Insurance 16 min read
Medicare agent reviewing a Part A and Part B enrollment decision pathway with an older client

Quick answer

Before telling a client to use CMS-40B and CMS-L564, ask whether the client already has Part A. A client with Part A usually fits the Part B-only SEP workflow. A client with neither Part A nor Part B may need a Part A and Part B Medicare claim with Working Aged SEP evidence, requested effective-date language, and a clean record of employer coverage.

Most Medicare-after-65 retirement cases look simple at first.

The client is 66, 67, or 70. They have been working. Employer coverage is ending. They want Medicare to begin when the job-based coverage ends.
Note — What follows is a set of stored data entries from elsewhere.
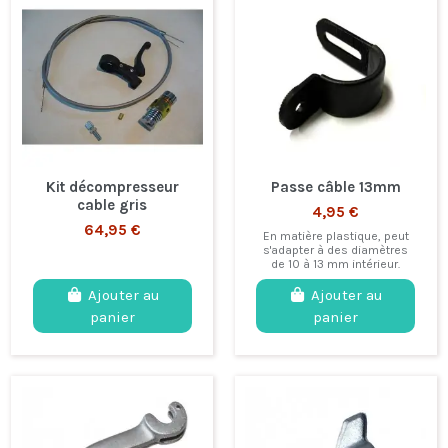
Kit décompresseur
Passe câble 13mm
cable gris
4,95 €
64,95 €
En matière plastique, peut
s'adapter à des diamètres
de 10 à 13 mm intérieur.
Ajouter au
Ajouter au
panier
panier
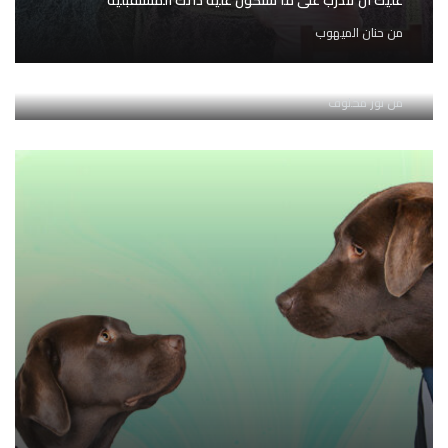
عليك أن تتدرب على ما ستكون عليه ذاتك المستقبلية
من
حنان الميهوب
تمنع وسائل التواصل الاجتماعي مستخدميها من جني
المكاسب الإبداعية للملل العميق
من
نور مخلوف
Agents often reach for the familiar Part B forms: CMS-40B and CMS-L564.

That works in many cases, but not all of them.

The workflow changes when the client does not already have Part A. It also changes when the employer is small, when the client has no printer, when the employer will not complete CMS-L564, when the client needs coverage within days, or when Medicare coverage was terminated for nonpayment.

The safer agent workflow is to triage the case before discussing forms.
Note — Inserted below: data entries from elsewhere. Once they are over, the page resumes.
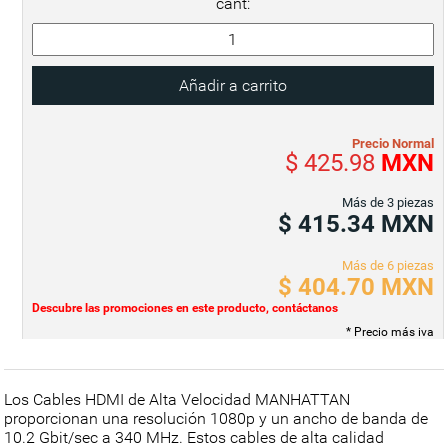
cant:
Precio Normal
$ 425.98
MXN
Más de 3 piezas
$ 415.34
MXN
Más de 6 piezas
$ 404.70
MXN
Descubre las promociones en este producto, contáctanos
* Precio más iva
Los Cables HDMI de Alta Velocidad MANHATTAN
proporcionan una resolución 1080p y un ancho de banda de
10.2 Gbit/sec a 340 MHz. Estos cables de alta calidad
The three questions to ask first

Before recommending a form or filing route, ask:

  1. Does the client already have Medicare Part A?
  2. Was the employer coverage based on current employment?
  3. What Medicare effective date is needed?

Those three answers usually determine the correct enrollment path.

SSA distinguishes between people who are signing up for Part B only and people who are applying for Medicare Part A and Part B. SSA’s public enrollment page says people age 65 or older can enroll online for Part A and Part B, or Part A only. The separate Part B-only page is for people who already have Part A and need to add Part B during a valid enrollment period.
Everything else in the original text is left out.